AYSUN TORUN ORHAN: Hukuk ıslahatı konusunda bir takvim var mı? İnsan Hakları Aksiyon Planı’nda?
Bu bahisle ilgili hukuk ıslahatına yönelik Külliye’deki o toplantıda bunların hepsini A’dan Z’ye açıkladım. Yargıçlar, savcılar, avukatlar, hepsiyle ilgili neler yapacağız; hak ve özgürlükler konusunda neler yaptık, neler yapıyoruz, neler yapacağız; bunların hepsini açıkladım. Son olarak Adalet Bakanım bütçe müzakerelerinde de açıkladı. Bundan sonraki süreçte de inşallah daima bunları açıklamaya ve düzenlemeleri yapmaya devam edeceğiz.
MUSTAFA KARTOĞLU (Akşam): Koronavirüs bulaşma sayıları yüksek seyrediyor. Önlemleri gözden geçirme niyetiniz var mı?
Bilim Konseyimiz bu hususta son durumu pahalandırmak üzere daima toplanıyor. Ancak şu anda dünyanın her yerinde maalesef önemli bir kasvet var. Tabi biz artık bilhassa aşılara adeta endekslendik. Biliyorsunuz şu anda Çin’den birinci etapta 10 milyon doz aşı gelecek, bunu 50 milyona tamamlayacağız. Bunların ödeme planıyla ilgili imzayı da atmış durumdayım. Bu uygulamadan sonra temenni ederiz ki inşallah alınacak olumlu sonuç zati kısa vakitte kendini gösterecektir.

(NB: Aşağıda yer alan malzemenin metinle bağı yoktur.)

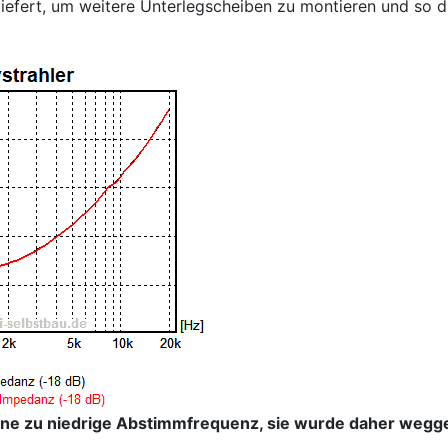
iefert, um weitere Unterlegscheiben zu montieren und so 
eine zu niedrige Abstimmfrequenz, sie wurde daher wegg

Lakin bütün sıkıntı burada gerek gönüllülük konusuna hassasiyet gösterilmesi gerek 65 yaş üstü ile ilgili planlamalarımıza halkımızın uymasıdır. Bütün bunların dışında yeniden bir diğer olay da şu anda cuma akşamından başlayıp pazartesi sabahına kadar yaptığımız uygulamaya halkımızın uymasıdır. Burada tereddütsüz bir ilgi alaka bekliyoruz. Zira Bilim Konseyimizin da tavsiyesi; “evimizde bulunmaktan öteki şu an çıkış yolumuz yok” diyorlar. Bir de tabi vakit zaman maalesef birtakım yerlerde toplu bulunmalar var ki bu mevzuda da İçişleri Bakanlığımız çok kararlı. Tekrar söylüyorum; bilhassa bu süreç içerisinde sigara, nargile içenlere, bunların hastalarına tavsiyem bunlardan kaçınmalarıdır. Zira sigara da nargile de akciğerin bir numaralı düşmanıdır. Yani tabipler nereye bakıyor? Akciğer tutulmasına bakıyor. Yani orada bir tutulma varsa diyor ki bu ağıra gidiyor, badire var. Artık buna da benim vatandaşımın dikkat etmesi lazım. İçme şu meredi ya! Sigarayı, nargileyi içme! Kendi kendinin katili oluyorsun.
KÜBRA PAR: Covid-19 aşısının yan tesirlerinden kaygı edenler var. Bu bahiste neler söylersiniz?
Ben inşallah başladığımızda aşıyı olacağım.
KÜBRA PAR: Çin aşısıyla ilgili tasaları giderecek bir bildiriniz da olur mu?
Şu anda biz Çin’le bu muahedeyi yaptık. Çin’deki bu firma da dünyada kendini ispatlamış bir firma. Bunun dışında kendi çalışmamız var biliyorsunuz. Bir de malum Almanya’daki iki Türk’ün, yani Uğur Beyefendi ve eşi Hasret Hanım’ın birlikte yaptığı çalışma var; BionTech ve Pfizer çalışması. Üçlemiş olacağız o vakit fakat birinci etapta elimize geçecek olan bu Çin’deki firmanın aşıları. Oradan gelecek olan birinci aşılarla adımı inşallah atalım diyoruz.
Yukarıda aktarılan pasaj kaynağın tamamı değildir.